Exercise prompt: Please retype every record exactly as it appears, omitting the pictures.

Record extracts:
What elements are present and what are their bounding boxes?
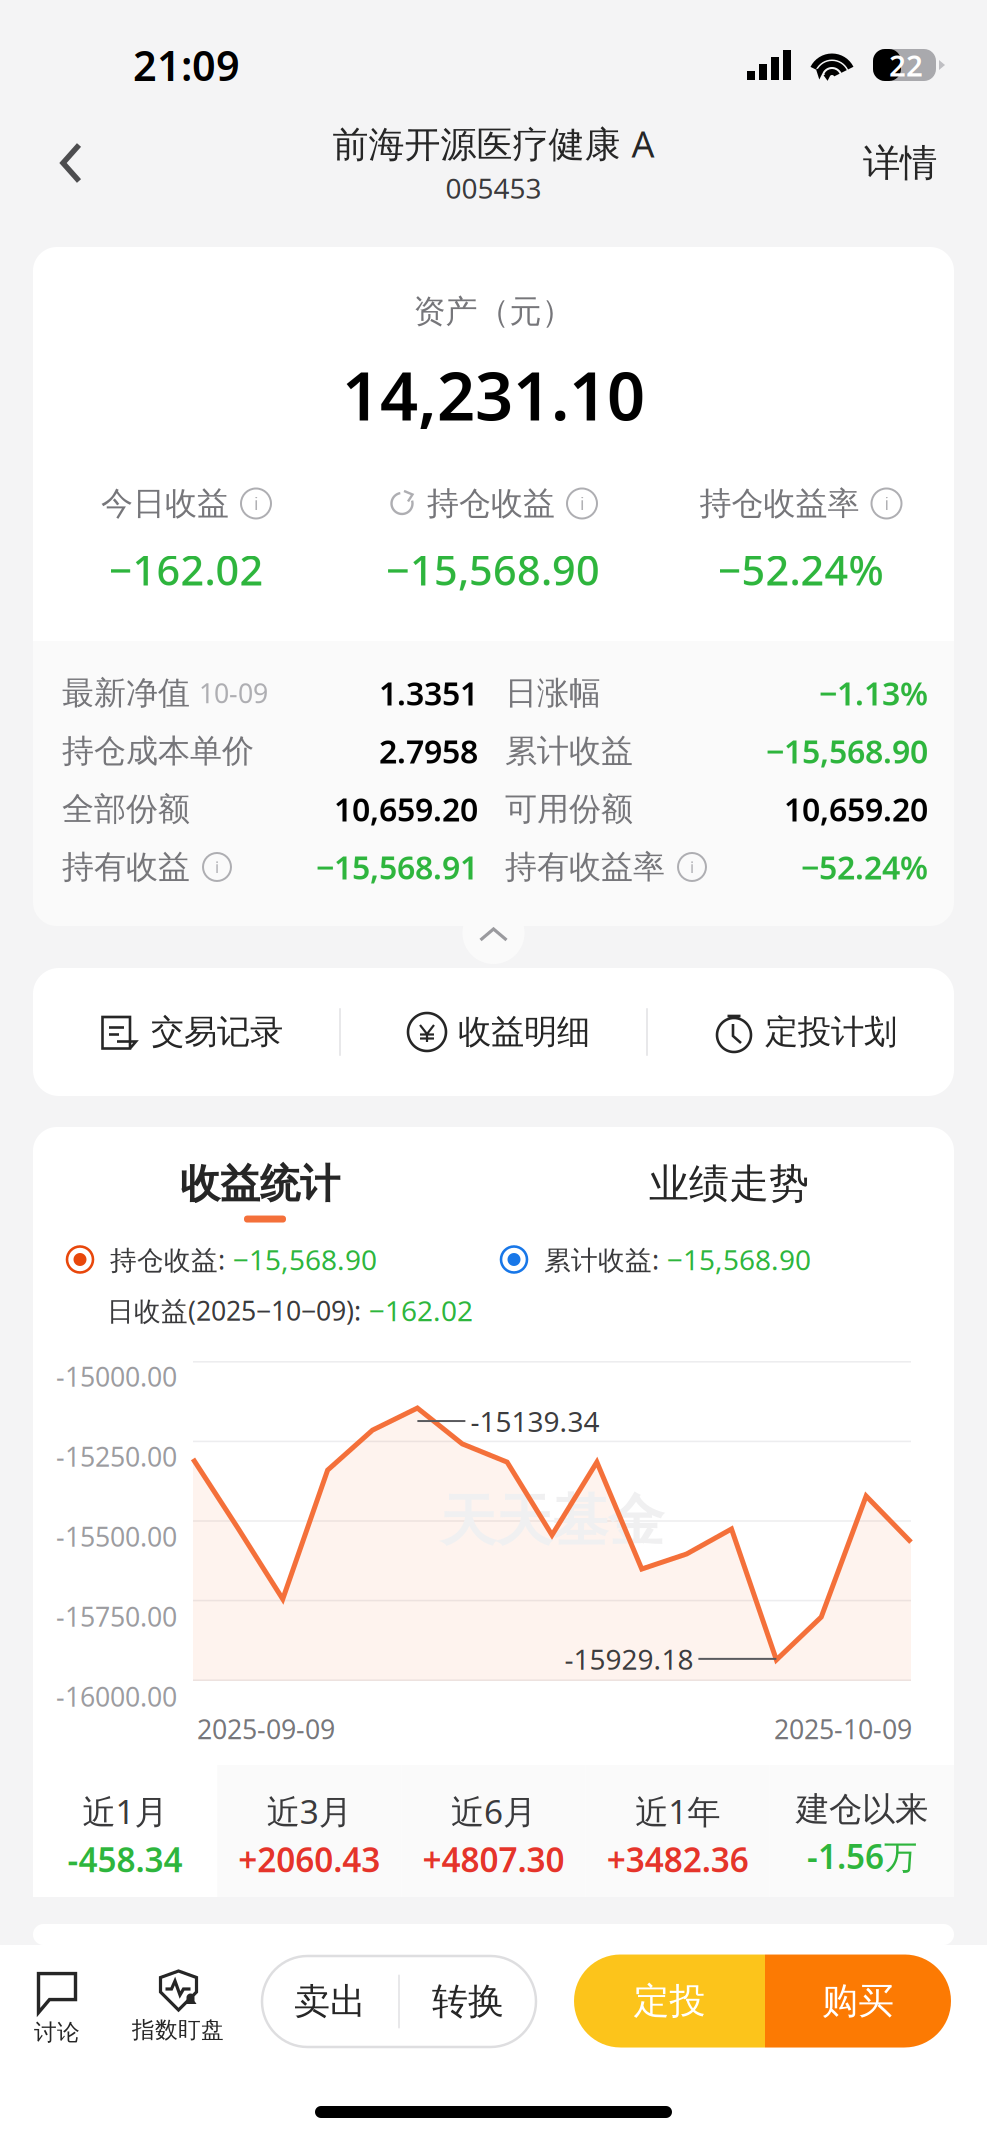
button[interactable]: 建仓以来 [770, 1765, 954, 1897]
button[interactable]: 近1月 [33, 1765, 217, 1897]
staticText: 日涨幅 [505, 673, 601, 713]
staticText: i [884, 492, 888, 515]
staticText: -15139.34 [470, 1402, 599, 1440]
staticText: i [690, 856, 694, 878]
staticText: -458.34 [68, 1837, 183, 1882]
staticText: 天天基金 [440, 1487, 664, 1555]
staticText: -16000.00 [56, 1679, 177, 1714]
button[interactable]: 近3月 [217, 1765, 401, 1897]
button[interactable]: 收益统计 [33, 1163, 487, 1219]
staticText: 资产（元） [414, 292, 574, 331]
staticText: −52.24% [801, 846, 928, 888]
staticText: 转换 [432, 1979, 504, 2024]
staticText: 可用份额 [505, 789, 633, 829]
staticText: 近1年 [635, 1789, 720, 1833]
staticText: -15750.00 [56, 1599, 177, 1634]
staticText: 交易记录 [151, 1012, 283, 1052]
staticText: 持仓收益: [110, 1242, 225, 1277]
staticText: 建仓以来 [796, 1789, 928, 1830]
staticText: 持仓成本单价 [62, 731, 254, 771]
staticText: 持有收益 [62, 847, 190, 887]
button[interactable]: 购买 [765, 1954, 951, 2048]
staticText: 指数盯盘 [132, 2016, 224, 2044]
staticText: 全部份额 [62, 789, 190, 829]
staticText: -15500.00 [56, 1519, 177, 1554]
staticText: 累计收益 [505, 731, 633, 771]
staticText: +4807.30 [422, 1837, 564, 1882]
staticText: -15000.00 [56, 1359, 177, 1394]
staticText: i [215, 856, 219, 878]
staticText: +2060.43 [238, 1837, 380, 1882]
staticText: i [254, 492, 258, 515]
staticText: 卖出 [294, 1979, 366, 2024]
staticText: 今日收益 [101, 484, 229, 523]
staticText: −52.24% [718, 542, 884, 597]
staticText: 收益统计 [180, 1159, 340, 1208]
staticText: 2025-10-09 [774, 1711, 912, 1747]
staticText: −162.02 [369, 1292, 473, 1329]
staticText: 持有收益率 [505, 847, 665, 887]
staticText: 讨论 [34, 2019, 80, 2046]
staticText: i [580, 492, 584, 515]
staticText: 近6月 [451, 1789, 536, 1833]
staticText: 2.7958 [379, 730, 478, 772]
button[interactable]: 定投计划 [647, 968, 954, 1096]
button[interactable]: 定投 [574, 1954, 765, 2048]
button[interactable]: 收益明细 [340, 968, 647, 1096]
button[interactable]: 返回 [0, 108, 180, 218]
staticText: −15,568.90 [766, 730, 928, 772]
staticText: −15,568.91 [316, 846, 478, 888]
button[interactable]: 交易记录 [33, 968, 340, 1096]
staticText: 购买 [822, 1979, 894, 2023]
staticText: −15,568.90 [386, 542, 600, 597]
button[interactable]: 近6月 [401, 1765, 586, 1897]
button[interactable]: 详情 [807, 108, 987, 218]
button[interactable]: 近1年 [586, 1765, 770, 1897]
staticText: 10-09 [199, 675, 268, 711]
button[interactable]: 指数盯盘 [131, 1956, 225, 2054]
staticText: 005453 [446, 169, 542, 206]
staticText: 日收益(2025−10−09): [107, 1293, 361, 1328]
button[interactable]: 讨论 [34, 1956, 80, 2054]
staticText: 2025-09-09 [197, 1711, 335, 1747]
staticText: 10,659.20 [334, 788, 478, 830]
staticText: 业绩走势 [649, 1159, 809, 1208]
staticText: 定投计划 [765, 1012, 897, 1052]
staticText: 收益明细 [458, 1012, 590, 1052]
staticText: 持仓收益 [427, 484, 555, 523]
staticText: -15250.00 [56, 1439, 177, 1474]
staticText: 21:09 [133, 38, 240, 92]
staticText: 近1月 [83, 1789, 168, 1833]
staticText: −15,568.90 [233, 1241, 377, 1278]
staticText: 最新净值 [62, 673, 190, 713]
staticText: 10,659.20 [784, 788, 928, 830]
button[interactable]: 收起 [462, 902, 524, 964]
staticText: 定投 [634, 1979, 706, 2023]
staticText: -1.56万 [807, 1834, 917, 1878]
button[interactable]: 卖出 [262, 1956, 398, 2047]
staticText: 近3月 [267, 1789, 352, 1833]
staticText: +3482.36 [607, 1837, 749, 1882]
staticText: −15,568.90 [667, 1241, 811, 1278]
staticText: -15929.18 [564, 1640, 693, 1678]
staticText: 1.3351 [379, 672, 478, 714]
staticText: 持仓收益率 [700, 484, 860, 523]
staticText: 22 [889, 46, 923, 84]
staticText: 详情 [863, 140, 937, 186]
staticText: −162.02 [108, 542, 264, 597]
button[interactable]: 转换 [400, 1956, 536, 2047]
staticText: 前海开源医疗健康 A [332, 120, 654, 167]
staticText: 累计收益: [544, 1242, 659, 1277]
staticText: 14,231.10 [342, 350, 645, 439]
button[interactable]: 业绩走势 [573, 1163, 885, 1219]
staticText: −1.13% [819, 672, 928, 714]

Written response:
What elements are present and what are their bounding boxes?
button[interactable]: 建仓以来 [770, 1765, 954, 1897]
button[interactable]: 近1月 [33, 1765, 217, 1897]
staticText: 日涨幅 [505, 673, 601, 713]
staticText: i [884, 492, 888, 515]
staticText: -15139.34 [470, 1402, 599, 1440]
staticText: i [690, 856, 694, 878]
staticText: -458.34 [68, 1837, 183, 1882]
staticText: 天天基金 [440, 1487, 664, 1555]
staticText: -16000.00 [56, 1679, 177, 1714]
button[interactable]: 近3月 [217, 1765, 401, 1897]
button[interactable]: 收益统计 [33, 1163, 487, 1219]
staticText: 资产（元） [414, 292, 574, 331]
staticText: −52.24% [801, 846, 928, 888]
staticText: 转换 [432, 1979, 504, 2024]
staticText: 可用份额 [505, 789, 633, 829]
staticText: 近1年 [635, 1789, 720, 1833]
staticText: -15750.00 [56, 1599, 177, 1634]
staticText: 交易记录 [151, 1012, 283, 1052]
staticText: 持仓收益: [110, 1242, 225, 1277]
staticText: 建仓以来 [796, 1789, 928, 1830]
staticText: 持仓成本单价 [62, 731, 254, 771]
staticText: 持有收益 [62, 847, 190, 887]
button[interactable]: 购买 [765, 1954, 951, 2048]
staticText: 指数盯盘 [132, 2016, 224, 2044]
staticText: 全部份额 [62, 789, 190, 829]
staticText: -15500.00 [56, 1519, 177, 1554]
staticText: 累计收益 [505, 731, 633, 771]
staticText: +4807.30 [422, 1837, 564, 1882]
staticText: -15000.00 [56, 1359, 177, 1394]
staticText: i [215, 856, 219, 878]
staticText: +2060.43 [238, 1837, 380, 1882]
staticText: i [254, 492, 258, 515]
staticText: 卖出 [294, 1979, 366, 2024]
staticText: 今日收益 [101, 484, 229, 523]
staticText: −52.24% [718, 542, 884, 597]
staticText: 收益统计 [180, 1159, 340, 1208]
staticText: 2025-10-09 [774, 1711, 912, 1747]
staticText: −162.02 [369, 1292, 473, 1329]
staticText: 持有收益率 [505, 847, 665, 887]
staticText: 讨论 [34, 2019, 80, 2046]
staticText: i [580, 492, 584, 515]
staticText: 近6月 [451, 1789, 536, 1833]
staticText: 2.7958 [379, 730, 478, 772]
button[interactable]: 定投计划 [647, 968, 954, 1096]
button[interactable]: 定投 [574, 1954, 765, 2048]
button[interactable]: 收益明细 [340, 968, 647, 1096]
button[interactable]: 返回 [0, 108, 180, 218]
staticText: −15,568.90 [766, 730, 928, 772]
staticText: −15,568.91 [316, 846, 478, 888]
button[interactable]: 交易记录 [33, 968, 340, 1096]
staticText: 购买 [822, 1979, 894, 2023]
staticText: −15,568.90 [386, 542, 600, 597]
button[interactable]: 近6月 [401, 1765, 586, 1897]
button[interactable]: 详情 [807, 108, 987, 218]
button[interactable]: 近1年 [586, 1765, 770, 1897]
staticText: 10-09 [199, 675, 268, 711]
button[interactable]: 指数盯盘 [131, 1956, 225, 2054]
staticText: 005453 [446, 169, 542, 206]
staticText: 日收益(2025−10−09): [107, 1293, 361, 1328]
button[interactable]: 讨论 [34, 1956, 80, 2054]
staticText: 2025-09-09 [197, 1711, 335, 1747]
staticText: 10,659.20 [334, 788, 478, 830]
staticText: 业绩走势 [649, 1159, 809, 1208]
staticText: 定投计划 [765, 1012, 897, 1052]
staticText: 收益明细 [458, 1012, 590, 1052]
staticText: 持仓收益 [427, 484, 555, 523]
staticText: -15250.00 [56, 1439, 177, 1474]
staticText: 21:09 [133, 38, 240, 92]
staticText: 近1月 [83, 1789, 168, 1833]
staticText: −15,568.90 [233, 1241, 377, 1278]
staticText: 最新净值 [62, 673, 190, 713]
staticText: 10,659.20 [784, 788, 928, 830]
button[interactable]: 收起 [462, 902, 524, 964]
staticText: 定投 [634, 1979, 706, 2023]
staticText: -1.56万 [807, 1834, 917, 1878]
button[interactable]: 卖出 [262, 1956, 398, 2047]
staticText: 近3月 [267, 1789, 352, 1833]
staticText: +3482.36 [607, 1837, 749, 1882]
staticText: −15,568.90 [667, 1241, 811, 1278]
staticText: -15929.18 [564, 1640, 693, 1678]
staticText: 1.3351 [379, 672, 478, 714]
staticText: 持仓收益率 [700, 484, 860, 523]
staticText: 22 [889, 46, 923, 84]
staticText: 详情 [863, 140, 937, 186]
staticText: −162.02 [108, 542, 264, 597]
button[interactable]: 转换 [400, 1956, 536, 2047]
staticText: 前海开源医疗健康 A [332, 120, 654, 167]
staticText: 累计收益: [544, 1242, 659, 1277]
staticText: 14,231.10 [342, 350, 645, 439]
button[interactable]: 业绩走势 [573, 1163, 885, 1219]
staticText: −1.13% [819, 672, 928, 714]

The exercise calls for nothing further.